カズマ君が気まずそうにしているのは、私の気のせいだろうか?
私は思い切って聞いてみることにした。
「カズマ君、カズマ君。私に何か言いたいことがあるんだったら、言ってくださいな。答えれる事でしたら答えますよ?」
「あー…………お前は…………いや、何でもない」
「そうですか?ならいいですよ」
カズマ君は何かを言いかけて辞めた。
何を言いたかったのかは私には分からないし、聞き返しもしない。
だって、それが最良だと思ったから。
気まずいなら、そんな空気はぶち壊してしまえば良いの精神で、私は何気ない話題をカズマ君に投げる。
それをカズマ君が返してくる。私がふざけた回答を投げ返す。カズマ君が声をあげる。
本当にいつも通りの会話。
そんな事を繰り返しながら数分後、私とカズマ君は目的地の冒険者ギルドにたどり着いた。
ドアを開けるとむせかえる空気が私とカズマ君を襲う。
うへぇ~。
人とお酒の匂いだぁ。
魔王軍の幹部を討ち取った記念に宴会をするのは良いけど、真っ昼間からやらなくても……………………。
もしかして、昨日の緊急クエストが終わってから続いていたとか言わないでよね!?
カズマ君の表情を見るに、それはなさそうだけど……………………真実はどうやら。
人の熱狂とお酒の匂いに少しだけ頭を痛めながらギルド内に入った私とカズマ君に、アクア様が駆け寄って来られた。
お酒の影響なのか、ただ単に宴会が楽しいからなのかは、ただの人如きである私には測れないけど、アクア様は上機嫌に笑っている。
「あっ!カズマにゆにな、ちょっと遅かったじゃない!!皆出来上がちゃってるわよ?ほら、二人ともお金を受け取って来なさいよ」
大金を貰ったアクア様は、嬉しそうに私とカズマ君に報酬の入っている袋を開けて中身を見せてくる。
確かに大金。
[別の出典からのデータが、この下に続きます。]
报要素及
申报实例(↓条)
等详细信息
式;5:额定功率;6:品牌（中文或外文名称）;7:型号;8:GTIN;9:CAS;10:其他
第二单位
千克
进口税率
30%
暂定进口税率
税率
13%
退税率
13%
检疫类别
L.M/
私でもこの大金を稼ぐのに、幾つもの高難易度クエストを達成しないといけない。
鎧さんの討伐報酬はこんなにも高かったのか。流石魔王軍幹部。
「分かりましたアクア様。その後は是非ともお酌をさせて下さい」
「分かったわ!!ぜひお願いするわ!!」
お酒を飲んでいるせいか、既に出来上がっちゃっているアクア様にお酌をさせてもらう予約をして、カズマ君と共にカウンターに向かう。
ギルド内を見渡したら、アクア様と同じように出来上がっちゃっている人やもう既にぐでんぐでんに酔っている人だらけ。
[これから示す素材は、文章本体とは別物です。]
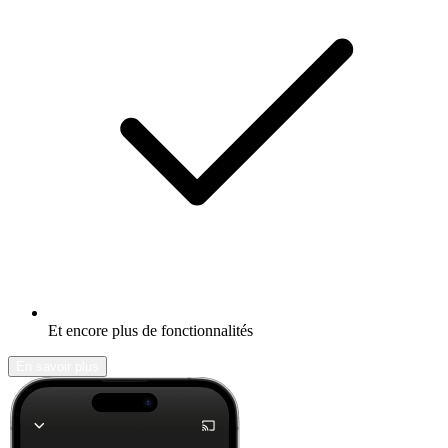
Et encore plus de fonctionnalités
En savoir plus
「この世界の飲酒に対する年齢制限はどうなってやがる」
「大分緩いですよ?飲んでどうなっても自己責任の世界ですから。私くらいの年で飲んでいる人も珍しくないんじゃないですか?」
「………言っておくが俺はお前とめぐみんには飲ませないからな」
「いいですよ。付き合い程度で飲んだことはあるけど、あんまり美味しくなかったから。それに、緊急事態になった時に直ぐに動けないのは冒険者として困るでしょ?」
「………………………それもそうだな」
私がお酒を飲んだことがあったのが以外だったらしく、カズマ君はジト目で私を見つめた後、自分たちといる間は飲まないと分かったのか、投げやりみたいに私の建前に賛同する。
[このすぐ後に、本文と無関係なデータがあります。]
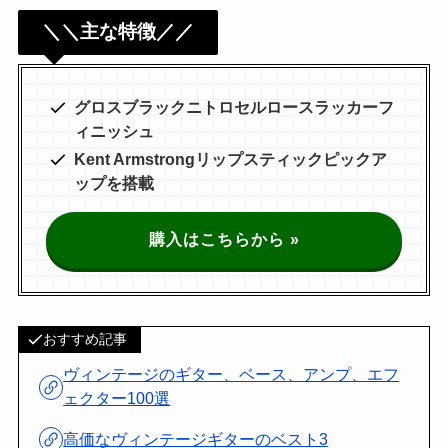
＼＼主な特徴／／
グロスブラックニトロセルロースラッカーフ
ィニッシュ
Kent Armstrongリップスティックピックア
ップを搭載
購入はこちらから »
おすすめ記事
ヴィンテージのギター、ベース、アンプ、エフ
ェクター100選
高価なヴィンテージギターのベスト3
カウンターに向かうと既にダクネスさんとめぐみんが待っていた。
「来たか。カズマにゆにな。ほら、お前たちも報酬を受け取ってくるといい」
「待ってましたよカズマ!聞いてください、ダクネスが私にお酒はまだ早いって、ケチな事を言っているんですよ!!」
「いや、ケチではなく………」
「そうだよ!めぐみんはお子様なんだからまだ飲酒はダメですよぉ~」
「誰がお子様ですか!!それならゆになだって私と同じじゃないですか!!?」
「誰が同じだと思っていたの??ねぇ?私はお酒くらい飲んだことありますよ~」
「はぁ!!?い、いったいいつの間に飲んだのですか?あれですか?私と違って頼んでも断られなかったのですか!!?やっぱり背なのですね。見た目が原因なんですか!!!?」
「め、めぐみん落ち着け。ゆになもめぐみんを挑発しないでくれ」
興奮しためぐみんが私に突っかかってこようとするが、ダクネスさんがめぐみんを止めてくれる。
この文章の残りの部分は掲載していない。